#### [Task item]
Reproduce the line containing "КОНТАРЄВ АНАТОЛІЙ" in the listing below, then every later line up to the end, precisely as written.

#### [Material shown]
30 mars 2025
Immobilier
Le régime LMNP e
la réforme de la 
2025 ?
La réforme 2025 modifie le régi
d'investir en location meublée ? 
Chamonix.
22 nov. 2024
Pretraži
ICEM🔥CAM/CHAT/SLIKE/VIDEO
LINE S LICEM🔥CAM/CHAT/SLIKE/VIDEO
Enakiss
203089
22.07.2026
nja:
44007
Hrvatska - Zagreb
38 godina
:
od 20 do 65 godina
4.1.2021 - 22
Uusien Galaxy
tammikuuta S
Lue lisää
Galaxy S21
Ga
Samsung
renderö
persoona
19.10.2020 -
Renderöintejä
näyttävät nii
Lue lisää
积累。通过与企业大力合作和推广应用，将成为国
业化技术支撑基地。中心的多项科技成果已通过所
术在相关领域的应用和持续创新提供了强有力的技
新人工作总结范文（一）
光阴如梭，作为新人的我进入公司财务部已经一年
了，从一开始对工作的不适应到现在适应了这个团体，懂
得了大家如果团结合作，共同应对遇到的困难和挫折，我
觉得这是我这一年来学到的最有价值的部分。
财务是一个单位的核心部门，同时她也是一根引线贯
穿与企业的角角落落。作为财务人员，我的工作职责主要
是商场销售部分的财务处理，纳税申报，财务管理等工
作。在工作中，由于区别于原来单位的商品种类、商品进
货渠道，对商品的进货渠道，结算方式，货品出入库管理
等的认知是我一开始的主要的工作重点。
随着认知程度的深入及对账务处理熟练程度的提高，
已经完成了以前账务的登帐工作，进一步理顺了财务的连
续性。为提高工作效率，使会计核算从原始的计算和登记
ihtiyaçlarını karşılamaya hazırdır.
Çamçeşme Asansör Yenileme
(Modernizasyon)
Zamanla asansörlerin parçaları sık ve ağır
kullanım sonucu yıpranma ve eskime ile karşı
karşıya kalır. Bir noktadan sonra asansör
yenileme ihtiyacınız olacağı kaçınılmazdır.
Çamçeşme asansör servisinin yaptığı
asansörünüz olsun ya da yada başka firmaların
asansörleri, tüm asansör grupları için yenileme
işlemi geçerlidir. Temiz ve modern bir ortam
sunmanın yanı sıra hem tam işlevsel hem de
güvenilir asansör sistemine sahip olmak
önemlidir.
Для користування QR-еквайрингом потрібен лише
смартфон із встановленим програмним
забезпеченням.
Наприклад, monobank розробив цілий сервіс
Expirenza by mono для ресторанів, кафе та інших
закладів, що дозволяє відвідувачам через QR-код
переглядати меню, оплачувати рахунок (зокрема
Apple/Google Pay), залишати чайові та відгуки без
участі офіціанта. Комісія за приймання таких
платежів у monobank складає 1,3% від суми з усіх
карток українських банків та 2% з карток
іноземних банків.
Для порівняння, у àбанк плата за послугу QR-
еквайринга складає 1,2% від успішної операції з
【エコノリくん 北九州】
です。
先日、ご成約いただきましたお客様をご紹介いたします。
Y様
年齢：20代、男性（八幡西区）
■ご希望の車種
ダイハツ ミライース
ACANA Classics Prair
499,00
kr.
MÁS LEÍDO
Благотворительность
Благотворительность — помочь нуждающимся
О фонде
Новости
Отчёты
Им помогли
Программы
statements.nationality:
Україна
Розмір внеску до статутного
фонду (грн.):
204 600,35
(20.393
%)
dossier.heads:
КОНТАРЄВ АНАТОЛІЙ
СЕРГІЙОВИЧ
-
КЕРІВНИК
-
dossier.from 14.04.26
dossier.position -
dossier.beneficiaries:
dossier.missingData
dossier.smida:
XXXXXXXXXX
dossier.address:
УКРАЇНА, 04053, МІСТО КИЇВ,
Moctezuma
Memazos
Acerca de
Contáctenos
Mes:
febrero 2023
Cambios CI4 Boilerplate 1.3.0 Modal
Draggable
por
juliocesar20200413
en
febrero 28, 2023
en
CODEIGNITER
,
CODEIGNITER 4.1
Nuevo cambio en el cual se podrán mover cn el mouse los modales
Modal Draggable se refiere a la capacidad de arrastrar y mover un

#### [Expected answer]
КОНТАРЄВ АНАТОЛІЙ
СЕРГІЙОВИЧ
-
КЕРІВНИК
-
dossier.from 14.04.26
dossier.position -
dossier.beneficiaries:
dossier.missingData
dossier.smida:
XXXXXXXXXX
dossier.address:
УКРАЇНА, 04053, МІСТО КИЇВ,
Moctezuma
Memazos
Acerca de
Contáctenos
Mes:
febrero 2023
Cambios CI4 Boilerplate 1.3.0 Modal
Draggable
por
juliocesar20200413
en
febrero 28, 2023
en
CODEIGNITER
,
CODEIGNITER 4.1
Nuevo cambio en el cual se podrán mover cn el mouse los modales
Modal Draggable se refiere a la capacidad de arrastrar y mover un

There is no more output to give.